- [Work request]: Pictures do not belong in the copy; restate the records below word for word.

Extracted page text data

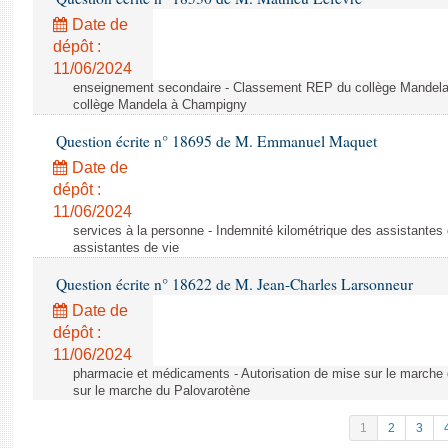
Date de
dépôt :
11/06/2024
enseignement secondaire - Classement REP du collège Mandel
collège Mandela à Champigny
Question écrite n° 18695 de M. Emmanuel Maquet
Date de
dépôt :
11/06/2024
services à la personne - Indemnité kilométrique des assistantes 
assistantes de vie
Question écrite n° 18622 de M. Jean-Charles Larsonneur
Date de
dépôt :
11/06/2024
pharmacie et médicaments - Autorisation de mise sur le marche 
sur le marche du Palovarotène
1
2
3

- [Task output]:
Date de
dépôt :
11/06/2024
enseignement secondaire - Classement REP du collège Mandel
collège Mandela à Champigny
Question écrite n° 18695 de M. Emmanuel Maquet
Date de
dépôt :
11/06/2024
services à la personne - Indemnité kilométrique des assistantes 
assistantes de vie
Question écrite n° 18622 de M. Jean-Charles Larsonneur
Date de
dépôt :
11/06/2024
pharmacie et médicaments - Autorisation de mise sur le marche 
sur le marche du Palovarotène
1
2
3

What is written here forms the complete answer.